**Directions for this task:** Beginning with the line below that contains "Eurípides pela Oficina" and ending with the line that contains "neuer Vorstand gewählt werden. Mit unserem", copy every line exactly. Copy nothing else.

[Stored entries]
····················

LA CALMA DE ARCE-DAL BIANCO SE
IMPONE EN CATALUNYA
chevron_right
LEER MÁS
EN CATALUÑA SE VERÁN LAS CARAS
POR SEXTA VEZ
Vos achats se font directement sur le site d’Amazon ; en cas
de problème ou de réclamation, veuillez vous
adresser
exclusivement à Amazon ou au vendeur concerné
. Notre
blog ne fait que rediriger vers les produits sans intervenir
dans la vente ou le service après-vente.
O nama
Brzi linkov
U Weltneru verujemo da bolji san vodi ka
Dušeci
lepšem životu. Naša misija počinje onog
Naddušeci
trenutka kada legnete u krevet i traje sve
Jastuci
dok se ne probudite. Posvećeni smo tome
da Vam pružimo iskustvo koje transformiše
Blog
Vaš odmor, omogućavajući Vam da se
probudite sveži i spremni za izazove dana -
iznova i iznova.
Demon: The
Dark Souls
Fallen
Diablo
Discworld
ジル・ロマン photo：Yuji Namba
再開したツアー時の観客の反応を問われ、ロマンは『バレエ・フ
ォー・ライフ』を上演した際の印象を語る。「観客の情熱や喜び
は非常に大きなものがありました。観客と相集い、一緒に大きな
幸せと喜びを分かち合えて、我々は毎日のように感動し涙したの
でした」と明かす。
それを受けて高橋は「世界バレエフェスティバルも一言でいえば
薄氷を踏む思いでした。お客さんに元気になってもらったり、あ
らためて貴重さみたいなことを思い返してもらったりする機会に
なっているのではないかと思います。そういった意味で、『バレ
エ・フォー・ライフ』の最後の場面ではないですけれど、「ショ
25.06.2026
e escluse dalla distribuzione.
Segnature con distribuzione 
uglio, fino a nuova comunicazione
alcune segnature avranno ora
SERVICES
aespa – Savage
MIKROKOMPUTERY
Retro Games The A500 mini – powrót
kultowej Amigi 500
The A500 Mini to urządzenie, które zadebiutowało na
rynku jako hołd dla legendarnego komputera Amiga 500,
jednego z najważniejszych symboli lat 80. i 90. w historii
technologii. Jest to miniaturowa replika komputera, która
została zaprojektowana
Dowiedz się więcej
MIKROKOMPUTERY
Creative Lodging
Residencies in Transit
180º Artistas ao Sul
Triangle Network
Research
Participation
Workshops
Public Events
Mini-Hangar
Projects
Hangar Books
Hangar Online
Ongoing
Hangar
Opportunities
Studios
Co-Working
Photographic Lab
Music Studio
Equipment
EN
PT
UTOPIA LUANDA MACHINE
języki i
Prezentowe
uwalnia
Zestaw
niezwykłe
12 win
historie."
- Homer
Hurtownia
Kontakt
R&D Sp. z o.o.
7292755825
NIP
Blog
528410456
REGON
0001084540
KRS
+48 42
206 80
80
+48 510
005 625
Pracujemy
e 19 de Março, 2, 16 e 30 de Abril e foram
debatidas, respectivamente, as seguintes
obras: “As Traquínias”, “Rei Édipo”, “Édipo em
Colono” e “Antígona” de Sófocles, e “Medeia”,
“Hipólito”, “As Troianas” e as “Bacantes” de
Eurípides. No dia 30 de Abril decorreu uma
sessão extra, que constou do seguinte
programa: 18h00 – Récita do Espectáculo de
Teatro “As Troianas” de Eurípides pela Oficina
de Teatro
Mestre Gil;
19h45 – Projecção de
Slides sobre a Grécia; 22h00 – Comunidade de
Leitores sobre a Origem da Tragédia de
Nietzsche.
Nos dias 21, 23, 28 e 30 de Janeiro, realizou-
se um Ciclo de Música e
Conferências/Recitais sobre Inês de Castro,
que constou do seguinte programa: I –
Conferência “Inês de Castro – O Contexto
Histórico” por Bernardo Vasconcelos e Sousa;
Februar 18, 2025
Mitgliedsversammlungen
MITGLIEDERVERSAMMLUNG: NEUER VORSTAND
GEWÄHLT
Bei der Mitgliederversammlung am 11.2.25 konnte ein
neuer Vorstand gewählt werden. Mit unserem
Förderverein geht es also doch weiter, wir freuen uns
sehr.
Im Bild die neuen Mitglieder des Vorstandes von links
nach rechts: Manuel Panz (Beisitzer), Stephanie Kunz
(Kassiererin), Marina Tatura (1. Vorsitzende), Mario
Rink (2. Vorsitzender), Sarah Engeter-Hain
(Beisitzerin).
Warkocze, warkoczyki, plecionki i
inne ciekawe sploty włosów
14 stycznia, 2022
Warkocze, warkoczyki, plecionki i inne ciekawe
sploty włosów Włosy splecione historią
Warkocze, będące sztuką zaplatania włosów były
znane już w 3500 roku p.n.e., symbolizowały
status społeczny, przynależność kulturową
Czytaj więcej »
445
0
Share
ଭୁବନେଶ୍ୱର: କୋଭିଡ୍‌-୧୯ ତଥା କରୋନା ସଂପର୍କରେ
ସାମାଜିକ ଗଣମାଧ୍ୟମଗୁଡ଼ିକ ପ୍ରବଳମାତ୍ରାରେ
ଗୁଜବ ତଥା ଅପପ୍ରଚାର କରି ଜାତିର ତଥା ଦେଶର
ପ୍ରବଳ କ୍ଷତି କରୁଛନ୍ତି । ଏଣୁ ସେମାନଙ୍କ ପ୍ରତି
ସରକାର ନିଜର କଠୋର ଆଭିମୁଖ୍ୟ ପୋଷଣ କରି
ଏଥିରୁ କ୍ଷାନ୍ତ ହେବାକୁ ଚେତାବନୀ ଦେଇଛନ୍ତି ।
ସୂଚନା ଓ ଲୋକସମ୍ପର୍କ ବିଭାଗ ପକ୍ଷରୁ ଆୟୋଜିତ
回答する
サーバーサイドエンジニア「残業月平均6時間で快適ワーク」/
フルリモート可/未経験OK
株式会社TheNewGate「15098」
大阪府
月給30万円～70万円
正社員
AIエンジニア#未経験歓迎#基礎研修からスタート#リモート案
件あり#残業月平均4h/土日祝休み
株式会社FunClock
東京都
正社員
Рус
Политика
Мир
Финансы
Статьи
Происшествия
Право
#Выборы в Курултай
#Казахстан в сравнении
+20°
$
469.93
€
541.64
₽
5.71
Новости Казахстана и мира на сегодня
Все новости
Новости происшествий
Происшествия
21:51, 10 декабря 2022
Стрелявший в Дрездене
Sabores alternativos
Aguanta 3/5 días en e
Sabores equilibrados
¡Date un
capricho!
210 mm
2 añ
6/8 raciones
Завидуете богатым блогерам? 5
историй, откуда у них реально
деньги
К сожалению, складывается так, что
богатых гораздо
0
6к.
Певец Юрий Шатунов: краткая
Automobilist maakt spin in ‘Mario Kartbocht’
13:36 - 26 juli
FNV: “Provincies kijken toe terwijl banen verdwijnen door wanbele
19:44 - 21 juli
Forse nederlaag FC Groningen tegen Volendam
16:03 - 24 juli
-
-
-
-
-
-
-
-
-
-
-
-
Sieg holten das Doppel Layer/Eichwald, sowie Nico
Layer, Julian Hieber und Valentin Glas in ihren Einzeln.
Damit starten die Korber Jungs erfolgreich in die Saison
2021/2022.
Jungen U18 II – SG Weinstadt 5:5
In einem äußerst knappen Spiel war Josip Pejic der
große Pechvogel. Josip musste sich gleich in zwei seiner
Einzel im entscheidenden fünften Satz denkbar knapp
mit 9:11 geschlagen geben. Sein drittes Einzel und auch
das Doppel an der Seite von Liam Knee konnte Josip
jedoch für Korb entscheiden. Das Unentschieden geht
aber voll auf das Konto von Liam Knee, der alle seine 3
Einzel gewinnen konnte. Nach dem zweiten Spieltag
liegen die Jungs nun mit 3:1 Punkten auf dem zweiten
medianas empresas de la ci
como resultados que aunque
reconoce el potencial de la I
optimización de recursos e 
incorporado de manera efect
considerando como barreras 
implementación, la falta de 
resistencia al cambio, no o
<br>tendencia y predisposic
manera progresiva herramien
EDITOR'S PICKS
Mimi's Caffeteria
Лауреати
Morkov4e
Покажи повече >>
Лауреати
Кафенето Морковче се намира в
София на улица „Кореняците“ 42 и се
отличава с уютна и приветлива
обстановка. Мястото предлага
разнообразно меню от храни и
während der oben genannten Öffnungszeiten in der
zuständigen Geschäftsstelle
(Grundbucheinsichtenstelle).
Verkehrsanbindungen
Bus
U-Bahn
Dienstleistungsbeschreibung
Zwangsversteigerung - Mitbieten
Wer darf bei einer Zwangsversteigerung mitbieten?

····················

**Solution for this task:**
Teatro “As Troianas” de Eurípides pela Oficina
de Teatro
Mestre Gil;
19h45 – Projecção de
Slides sobre a Grécia; 22h00 – Comunidade de
Leitores sobre a Origem da Tragédia de
Nietzsche.
Nos dias 21, 23, 28 e 30 de Janeiro, realizou-
se um Ciclo de Música e
Conferências/Recitais sobre Inês de Castro,
que constou do seguinte programa: I –
Conferência “Inês de Castro – O Contexto
Histórico” por Bernardo Vasconcelos e Sousa;
Februar 18, 2025
Mitgliedsversammlungen
MITGLIEDERVERSAMMLUNG: NEUER VORSTAND
GEWÄHLT
Bei der Mitgliederversammlung am 11.2.25 konnte ein
neuer Vorstand gewählt werden. Mit unserem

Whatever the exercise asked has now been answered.